The market’s crystal ball is giving us a warning sign. Watching the price action in Volatility Index (VIX) options is like staring into a crystal ball for the stock market.
The Volatility Index is a measurement of fear in the marketplace. When the VIX is high and rising, investors are scared and traders are bearish. A low and declining VIX indicates strong bullish sentiment and complacency among traders.
The VIX is a good contrary indicator, and it does help warn investors when the market is at extreme levels. Today the VIX is a historically low levels. Some of the best forward looking clues about future stock market performance come from VIX options.
VIX options are European-style contracts – meaning they can only be exercised on option-expiration day. This eliminates any possible “arbitrage” effect (the act of buying an option, exercising it immediately, then selling the underlying security for a profit). So VIX options will often trade at a discount to their intrinsic value.
For example, on July 11, the Volatility Index closed at 12.08. But the VIX July 14 puts – which are intrinsically worth $1.92 – were trading at only $1.60. That’s a $0.32 discount to intrinsic value…
If it were a regular American-style stock option, you could buy the put, exercise it, and liquidate the position, picking up $32 for every contract you traded. The European-style feature prevents that from happening – because you can only exercise this contract on July’s expiration day.
This makes VIX options difficult to trade. It is remarkably difficult to profit by trading options on the VIX.
But we can still benefit from VIX options… they provide clues about where traders expect the VIX to be on option-expiration day.

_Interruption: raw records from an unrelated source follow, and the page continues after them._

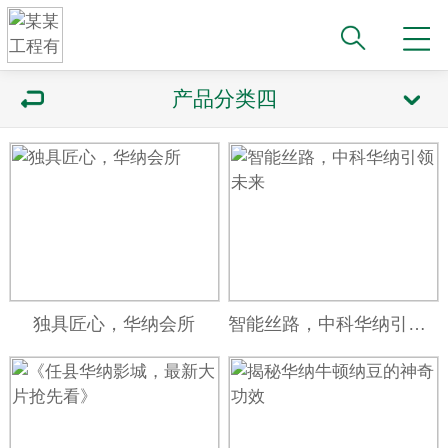
产品分类四
独具匠心，华纳会所
智能丝路，中科华纳引领未来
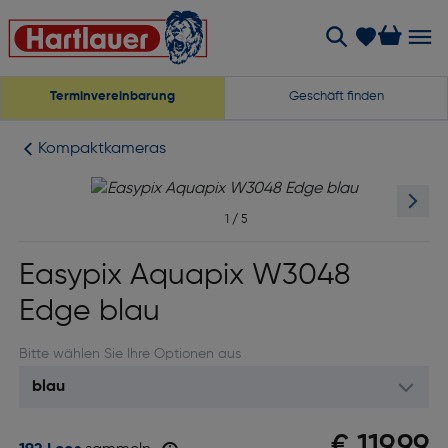
Terminvereinbarung
Geschäft finden
Kompaktkameras
1
/
5
Easypix Aquapix W3048
Edge blau
Bitte wählen Sie Ihre Optionen aus
€ 119,99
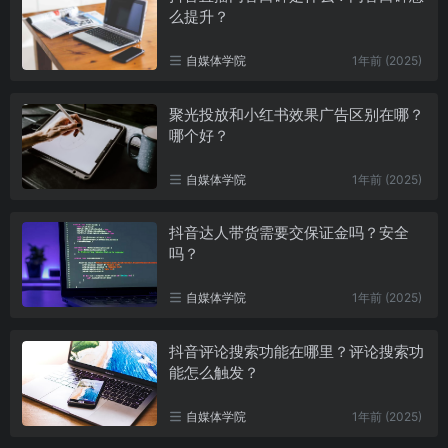
么提升？
自媒体学院
1年前 (2025)
聚光投放和小红书效果广告区别在哪？
哪个好？
自媒体学院
1年前 (2025)
抖音达人带货需要交保证金吗？安全
吗？
自媒体学院
1年前 (2025)
抖音评论搜索功能在哪里？评论搜索功
能怎么触发？
自媒体学院
1年前 (2025)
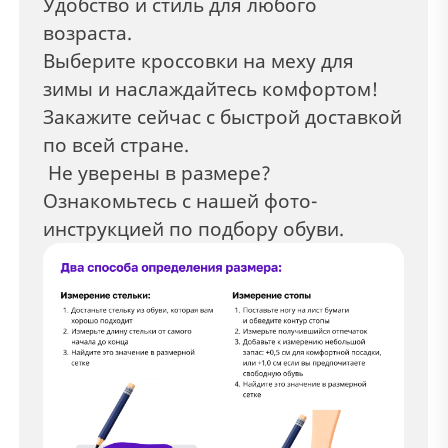
Удобство и стиль для любого
возраста.
Выберите кроссовки на меху для
зимы и наслаждайтесь комфортом!
Закажите сейчас с быстрой доставкой
по всей стране.
Не уверены в размере?
Ознакомьтесь с нашей фото-
инструкцией по подбору обуви.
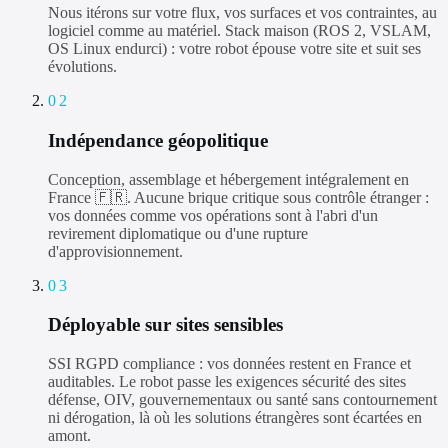
Nous itérons sur votre flux, vos surfaces et vos contraintes, au
logiciel comme au matériel. Stack maison (ROS 2, VSLAM,
OS Linux endurci) : votre robot épouse votre site et suit ses
évolutions.
02
Indépendance géopolitique
Conception, assemblage et hébergement intégralement en
France 🇫🇷. Aucune brique critique sous contrôle étranger :
vos données comme vos opérations sont à l'abri d'un
revirement diplomatique ou d'une rupture
d'approvisionnement.
03
Déployable sur sites sensibles
SSI RGPD compliance : vos données restent en France et
auditables. Le robot passe les exigences sécurité des sites
défense, OIV, gouvernementaux ou santé sans contournement
ni dérogation, là où les solutions étrangères sont écartées en
amont.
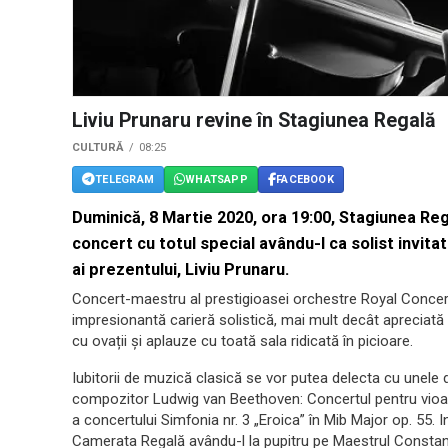
Liviu Prunaru revine în Stagiunea Regală
CULTURĂ
08:25
TELEGRAM
WHATSAPP
FACEBOOK
Duminică, 8 Martie 2020, ora 19:00, Stagiunea Re
concert cu totul special avându-l ca solist invitat 
ai prezentului, Liviu Prunaru.
Concert-maestru al prestigioasei orchestre Royal Conce
impresionantă carieră solistică, mai mult decât apreciată de
cu ovații și aplauze cu toată sala ridicată în picioare.
Iubitorii de muzică clasică se vor putea delecta cu unele 
compozitor Ludwig van Beethoven: Concertul pentru vioară
a concertului Simfonia nr. 3 „Eroica” în Mib Major op. 55. I
Camerata Regală avându-l la pupitru pe Maestrul Constantin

The current VIX option prices tell us that traders expect the VIX index to move higher in the months ahead. The VIX July 12 calls closed last week at $0.75, while the July 12 puts were only $0.19. In other words, option traders were willing to pay three times more to bet on the VIX moving higher than on it moving lower.
The difference is even more significant going out to October. The VIX October 12 calls are trading for $3, while the October 12 puts are just $0.40. So options traders are willing to pay seven times more to bet on the VIX moving higher than on it moving lower by the October expiration day.
VIX option traders clearly expect volatility to move higher over the next few months. And rising volatility usually translates into falling stock prices. With the market trading at all-time highs, it’s time to be cautious on stocks right now.